We got to know each other again in 1995, and the rest is common knowledge. After we got together, I learned that she'd been interested in me back in 1990, and I'd been clueless about it. I never did understand it. I was so young and unsophisticated; I have no idea what she was attracted to. But I like to go back through my memories and search for clues of her interest.
In late 1995, she told me about something that had happened a few years before, and I asked why she hadn't called me.
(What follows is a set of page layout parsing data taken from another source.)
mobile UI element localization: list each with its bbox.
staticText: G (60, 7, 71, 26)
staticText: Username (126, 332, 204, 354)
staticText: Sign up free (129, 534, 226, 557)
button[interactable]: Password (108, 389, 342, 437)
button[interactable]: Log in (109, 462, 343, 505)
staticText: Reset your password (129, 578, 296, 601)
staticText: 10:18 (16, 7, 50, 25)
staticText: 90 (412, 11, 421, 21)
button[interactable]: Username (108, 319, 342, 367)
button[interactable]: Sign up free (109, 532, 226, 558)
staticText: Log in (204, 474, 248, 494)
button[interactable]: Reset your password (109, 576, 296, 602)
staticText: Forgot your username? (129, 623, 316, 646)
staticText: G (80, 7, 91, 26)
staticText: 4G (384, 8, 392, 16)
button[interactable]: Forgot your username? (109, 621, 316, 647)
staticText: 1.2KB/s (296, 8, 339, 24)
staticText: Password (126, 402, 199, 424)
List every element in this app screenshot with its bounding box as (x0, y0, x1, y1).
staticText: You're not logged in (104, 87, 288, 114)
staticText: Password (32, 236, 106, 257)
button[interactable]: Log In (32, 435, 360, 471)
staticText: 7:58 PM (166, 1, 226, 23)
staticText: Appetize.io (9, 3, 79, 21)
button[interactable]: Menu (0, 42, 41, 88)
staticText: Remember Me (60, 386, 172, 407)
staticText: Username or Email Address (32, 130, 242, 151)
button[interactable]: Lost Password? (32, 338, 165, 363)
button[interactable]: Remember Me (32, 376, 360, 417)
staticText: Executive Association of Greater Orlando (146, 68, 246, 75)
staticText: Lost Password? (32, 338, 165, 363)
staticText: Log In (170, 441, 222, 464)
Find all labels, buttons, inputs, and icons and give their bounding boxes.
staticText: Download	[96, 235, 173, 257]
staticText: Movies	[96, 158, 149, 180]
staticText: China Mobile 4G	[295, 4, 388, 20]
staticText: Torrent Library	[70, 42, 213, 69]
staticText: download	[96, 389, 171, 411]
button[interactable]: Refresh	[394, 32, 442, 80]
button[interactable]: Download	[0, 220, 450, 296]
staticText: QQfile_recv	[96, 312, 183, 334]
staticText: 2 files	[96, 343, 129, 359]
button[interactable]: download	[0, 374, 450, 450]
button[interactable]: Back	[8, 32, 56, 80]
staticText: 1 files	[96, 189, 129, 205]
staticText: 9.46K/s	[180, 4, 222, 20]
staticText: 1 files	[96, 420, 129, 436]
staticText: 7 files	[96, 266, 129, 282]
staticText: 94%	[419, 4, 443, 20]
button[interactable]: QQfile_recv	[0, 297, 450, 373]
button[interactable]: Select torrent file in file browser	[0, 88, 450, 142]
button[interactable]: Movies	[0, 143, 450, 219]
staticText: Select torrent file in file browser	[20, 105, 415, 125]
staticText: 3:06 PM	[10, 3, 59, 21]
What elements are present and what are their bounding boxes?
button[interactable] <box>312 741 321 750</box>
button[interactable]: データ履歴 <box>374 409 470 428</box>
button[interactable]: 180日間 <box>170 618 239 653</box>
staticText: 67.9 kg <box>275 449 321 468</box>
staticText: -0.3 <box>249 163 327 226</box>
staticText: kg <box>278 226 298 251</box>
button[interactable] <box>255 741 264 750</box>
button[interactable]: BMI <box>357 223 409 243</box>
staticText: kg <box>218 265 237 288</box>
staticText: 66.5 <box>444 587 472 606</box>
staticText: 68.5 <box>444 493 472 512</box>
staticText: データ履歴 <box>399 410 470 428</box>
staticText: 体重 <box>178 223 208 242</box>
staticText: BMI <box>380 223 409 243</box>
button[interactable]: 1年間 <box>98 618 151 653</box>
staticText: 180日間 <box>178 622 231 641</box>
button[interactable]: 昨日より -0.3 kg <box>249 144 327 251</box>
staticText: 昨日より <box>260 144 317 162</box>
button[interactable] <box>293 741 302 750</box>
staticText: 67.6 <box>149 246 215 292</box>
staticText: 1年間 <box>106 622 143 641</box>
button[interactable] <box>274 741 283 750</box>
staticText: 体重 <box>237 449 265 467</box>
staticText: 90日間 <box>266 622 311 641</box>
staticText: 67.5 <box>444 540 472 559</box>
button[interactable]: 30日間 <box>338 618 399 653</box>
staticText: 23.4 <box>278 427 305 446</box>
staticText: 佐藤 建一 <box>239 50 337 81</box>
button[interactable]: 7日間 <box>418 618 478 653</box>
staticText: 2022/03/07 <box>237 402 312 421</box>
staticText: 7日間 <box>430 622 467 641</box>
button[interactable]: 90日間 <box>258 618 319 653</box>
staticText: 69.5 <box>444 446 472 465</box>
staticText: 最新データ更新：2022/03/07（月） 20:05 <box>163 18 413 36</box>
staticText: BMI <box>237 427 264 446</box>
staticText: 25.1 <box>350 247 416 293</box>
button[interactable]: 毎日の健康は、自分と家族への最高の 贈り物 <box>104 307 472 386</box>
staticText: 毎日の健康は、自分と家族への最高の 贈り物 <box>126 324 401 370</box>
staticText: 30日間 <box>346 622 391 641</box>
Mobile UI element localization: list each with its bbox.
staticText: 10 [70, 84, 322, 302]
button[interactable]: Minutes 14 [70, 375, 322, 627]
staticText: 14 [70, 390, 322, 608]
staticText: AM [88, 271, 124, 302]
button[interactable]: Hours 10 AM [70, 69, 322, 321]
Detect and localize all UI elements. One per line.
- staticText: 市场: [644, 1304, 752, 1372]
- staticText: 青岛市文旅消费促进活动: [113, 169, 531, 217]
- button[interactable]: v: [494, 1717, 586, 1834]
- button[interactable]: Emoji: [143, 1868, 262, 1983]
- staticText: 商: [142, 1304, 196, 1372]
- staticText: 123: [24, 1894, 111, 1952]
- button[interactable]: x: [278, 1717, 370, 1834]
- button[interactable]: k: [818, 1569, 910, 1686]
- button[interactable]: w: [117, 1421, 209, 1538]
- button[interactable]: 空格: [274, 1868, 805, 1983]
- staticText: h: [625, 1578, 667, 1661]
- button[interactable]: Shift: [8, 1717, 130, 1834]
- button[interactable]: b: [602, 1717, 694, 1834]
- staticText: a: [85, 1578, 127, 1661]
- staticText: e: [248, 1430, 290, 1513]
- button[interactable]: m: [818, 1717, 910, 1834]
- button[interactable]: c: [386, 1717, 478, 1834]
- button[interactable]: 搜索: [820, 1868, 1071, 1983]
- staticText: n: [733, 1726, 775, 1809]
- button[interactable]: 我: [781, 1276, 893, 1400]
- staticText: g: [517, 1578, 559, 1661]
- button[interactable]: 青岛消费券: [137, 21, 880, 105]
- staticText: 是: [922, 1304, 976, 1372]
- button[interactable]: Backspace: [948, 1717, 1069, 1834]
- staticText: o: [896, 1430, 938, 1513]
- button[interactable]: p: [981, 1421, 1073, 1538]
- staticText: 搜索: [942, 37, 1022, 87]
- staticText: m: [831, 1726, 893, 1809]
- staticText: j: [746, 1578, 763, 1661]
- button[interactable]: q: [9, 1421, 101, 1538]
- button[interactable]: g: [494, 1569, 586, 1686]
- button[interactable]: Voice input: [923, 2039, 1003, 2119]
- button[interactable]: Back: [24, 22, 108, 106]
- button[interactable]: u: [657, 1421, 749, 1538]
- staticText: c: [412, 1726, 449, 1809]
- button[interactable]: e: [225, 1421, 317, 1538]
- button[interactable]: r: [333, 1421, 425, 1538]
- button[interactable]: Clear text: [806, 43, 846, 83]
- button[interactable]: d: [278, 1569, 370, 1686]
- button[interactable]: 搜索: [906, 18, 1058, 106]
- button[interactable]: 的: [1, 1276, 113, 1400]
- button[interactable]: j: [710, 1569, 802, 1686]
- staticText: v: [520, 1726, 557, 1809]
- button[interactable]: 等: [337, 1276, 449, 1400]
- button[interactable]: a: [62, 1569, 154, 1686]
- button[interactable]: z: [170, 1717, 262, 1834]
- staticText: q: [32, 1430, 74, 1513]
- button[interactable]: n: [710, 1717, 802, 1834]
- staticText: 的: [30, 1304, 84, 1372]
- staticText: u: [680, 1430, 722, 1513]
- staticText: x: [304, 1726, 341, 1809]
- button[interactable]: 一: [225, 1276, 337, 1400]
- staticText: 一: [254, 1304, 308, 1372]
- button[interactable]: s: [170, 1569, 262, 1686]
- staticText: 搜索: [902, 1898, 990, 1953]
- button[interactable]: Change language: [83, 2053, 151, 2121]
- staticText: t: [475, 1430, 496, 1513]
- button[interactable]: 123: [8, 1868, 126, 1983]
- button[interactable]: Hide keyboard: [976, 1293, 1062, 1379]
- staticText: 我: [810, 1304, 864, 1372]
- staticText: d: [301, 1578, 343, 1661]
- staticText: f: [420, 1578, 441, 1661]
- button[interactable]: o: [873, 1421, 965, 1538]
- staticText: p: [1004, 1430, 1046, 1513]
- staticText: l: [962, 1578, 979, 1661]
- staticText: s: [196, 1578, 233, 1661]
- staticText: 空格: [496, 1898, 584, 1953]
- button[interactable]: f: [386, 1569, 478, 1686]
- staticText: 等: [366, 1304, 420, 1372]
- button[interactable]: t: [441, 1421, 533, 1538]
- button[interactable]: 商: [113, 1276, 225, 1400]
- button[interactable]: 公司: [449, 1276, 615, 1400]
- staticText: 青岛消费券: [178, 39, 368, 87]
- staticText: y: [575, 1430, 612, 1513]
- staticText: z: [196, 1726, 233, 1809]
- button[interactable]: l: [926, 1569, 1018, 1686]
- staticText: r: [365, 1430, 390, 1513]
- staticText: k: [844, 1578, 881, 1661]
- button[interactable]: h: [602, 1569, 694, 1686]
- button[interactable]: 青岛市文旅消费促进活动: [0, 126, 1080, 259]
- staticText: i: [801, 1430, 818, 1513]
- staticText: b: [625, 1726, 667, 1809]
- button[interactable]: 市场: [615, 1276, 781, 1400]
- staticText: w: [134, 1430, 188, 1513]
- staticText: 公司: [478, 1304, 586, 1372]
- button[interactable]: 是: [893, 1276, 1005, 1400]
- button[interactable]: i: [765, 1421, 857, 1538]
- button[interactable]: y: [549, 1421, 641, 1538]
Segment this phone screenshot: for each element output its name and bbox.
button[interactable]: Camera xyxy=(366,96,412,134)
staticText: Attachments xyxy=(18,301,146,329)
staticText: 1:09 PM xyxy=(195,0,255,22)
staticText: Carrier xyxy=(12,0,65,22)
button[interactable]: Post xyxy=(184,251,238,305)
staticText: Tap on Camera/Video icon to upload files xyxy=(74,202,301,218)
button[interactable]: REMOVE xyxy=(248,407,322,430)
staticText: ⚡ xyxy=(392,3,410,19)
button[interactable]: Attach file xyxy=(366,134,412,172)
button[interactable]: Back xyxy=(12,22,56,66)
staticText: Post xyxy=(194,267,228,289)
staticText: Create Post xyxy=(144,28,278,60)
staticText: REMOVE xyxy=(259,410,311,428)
She said very matter-of-factly, "You were dead to me then." I don't remember the context, what it was I thought she ought to have shared with me. But I latched onto the phrase "dead to me" and never let her forget that.
I may have been dead to her for a few years there, but she was never dead to me. I always knew that Sandy Hereld was in the world, somewhere, and that it was a better world because of her. And now, when she actually is dead, she still isn't dead to me!


Thank you for sharing this. "Mother Jones" is too conservative- I love it! I always liked being around Sandy. My recollection was she always very positive but in a down-to-earth sort of way. And she definitely bounced! I am glad you two found eachother.